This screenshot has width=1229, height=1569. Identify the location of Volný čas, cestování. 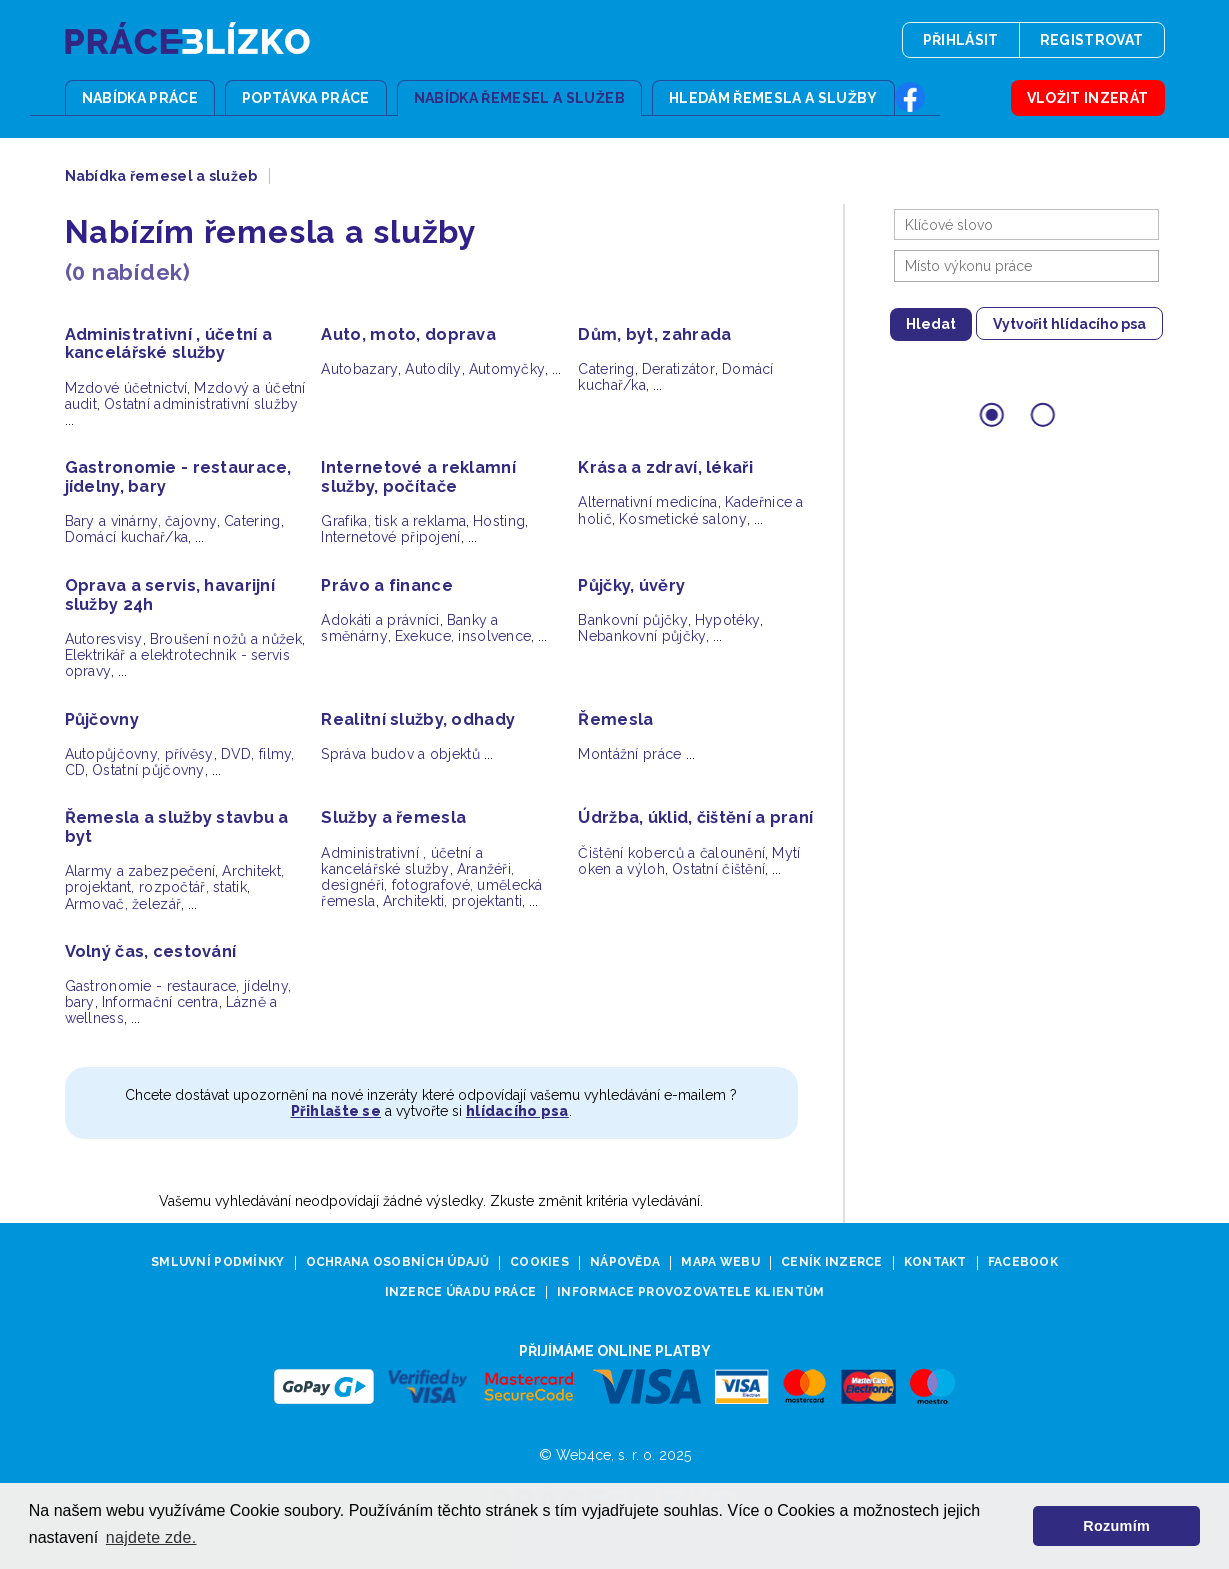
(151, 951).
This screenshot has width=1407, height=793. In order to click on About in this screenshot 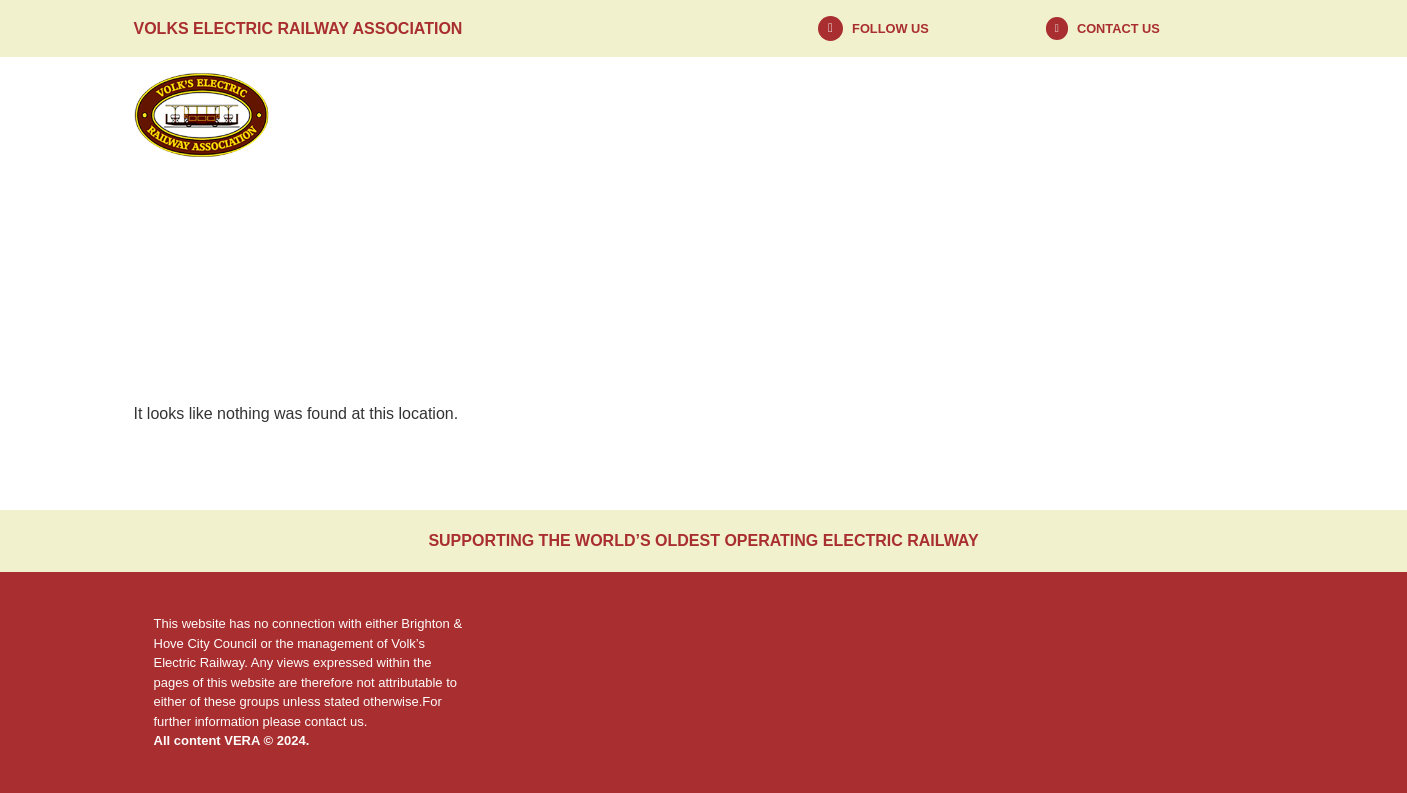, I will do `click(806, 114)`.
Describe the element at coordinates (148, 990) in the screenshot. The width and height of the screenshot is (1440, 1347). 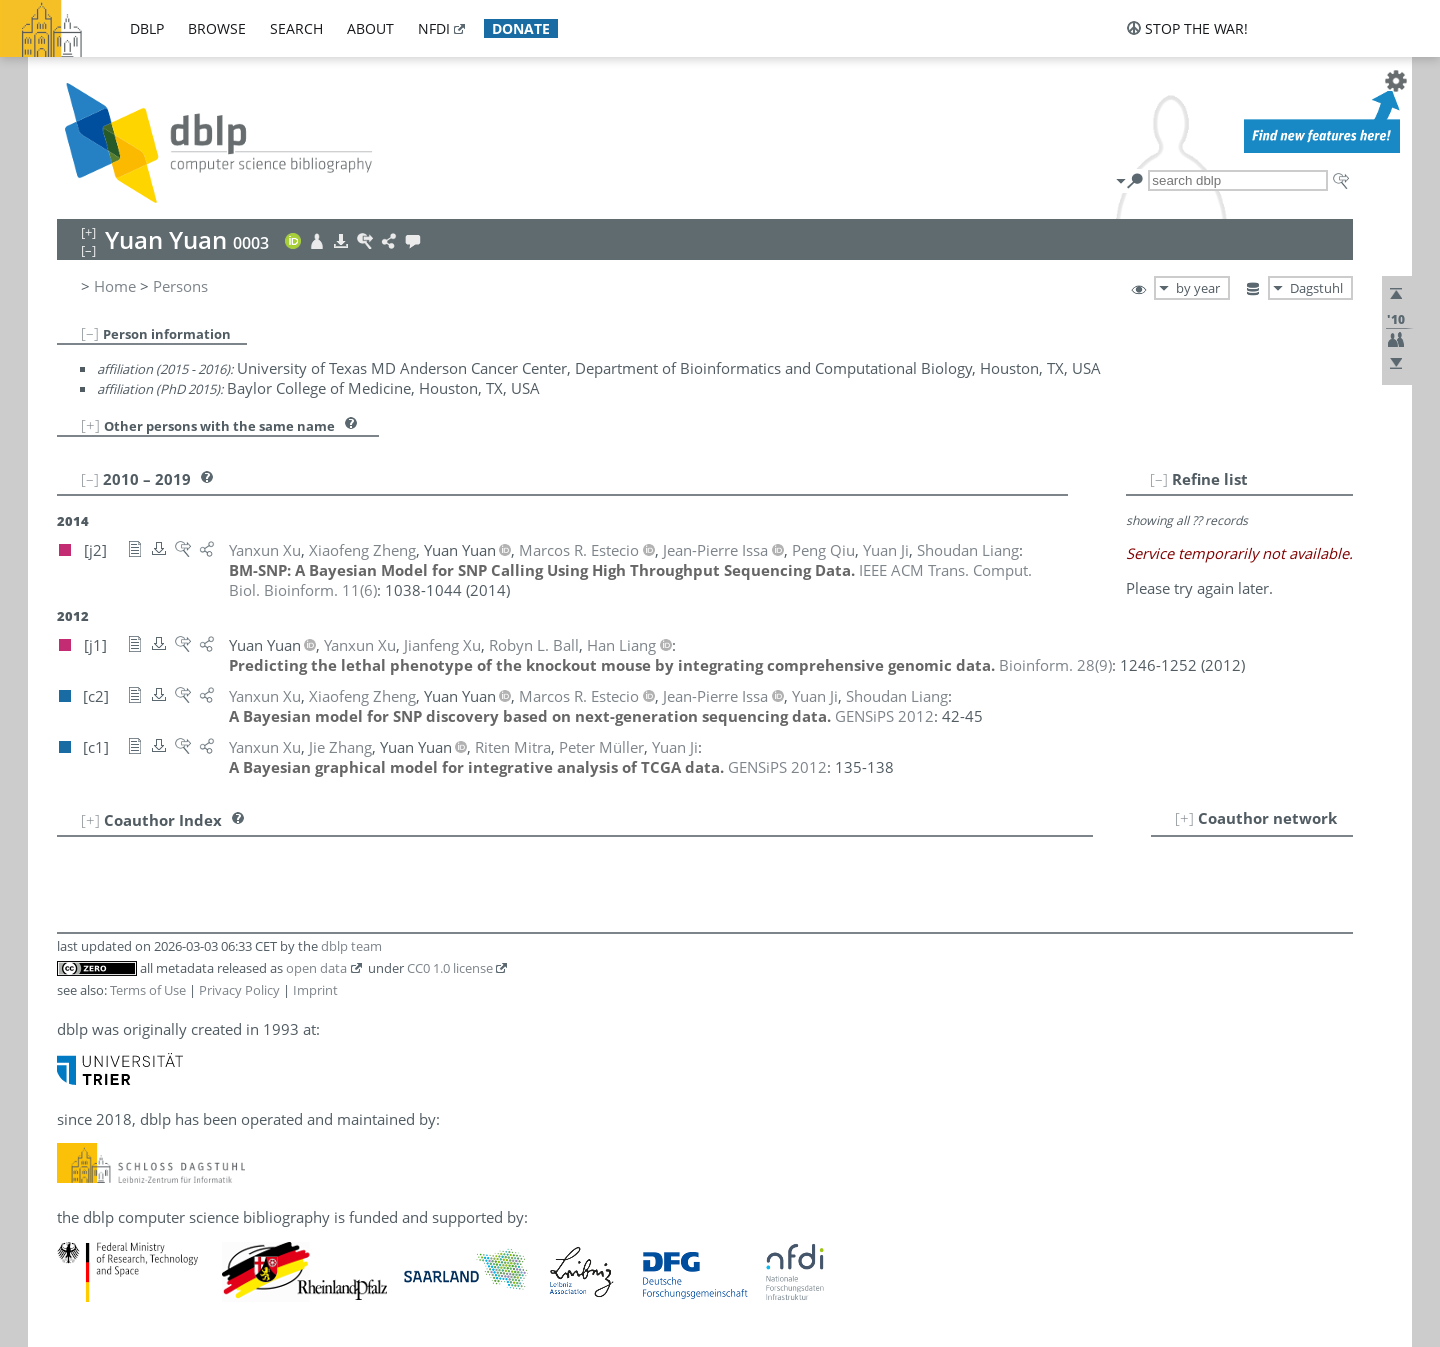
I see `Terms of Use` at that location.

━━━

§ REQUIRED WORK: When you find the line that contains "Describe the element", retype it and every line after it through the end of the data above, exactly, with no pictures.

§ WRITTEN ANSWER:
Describe the element at coordinates (148, 990) in the screenshot. The width and height of the screenshot is (1440, 1347). 
I see `Terms of Use` at that location.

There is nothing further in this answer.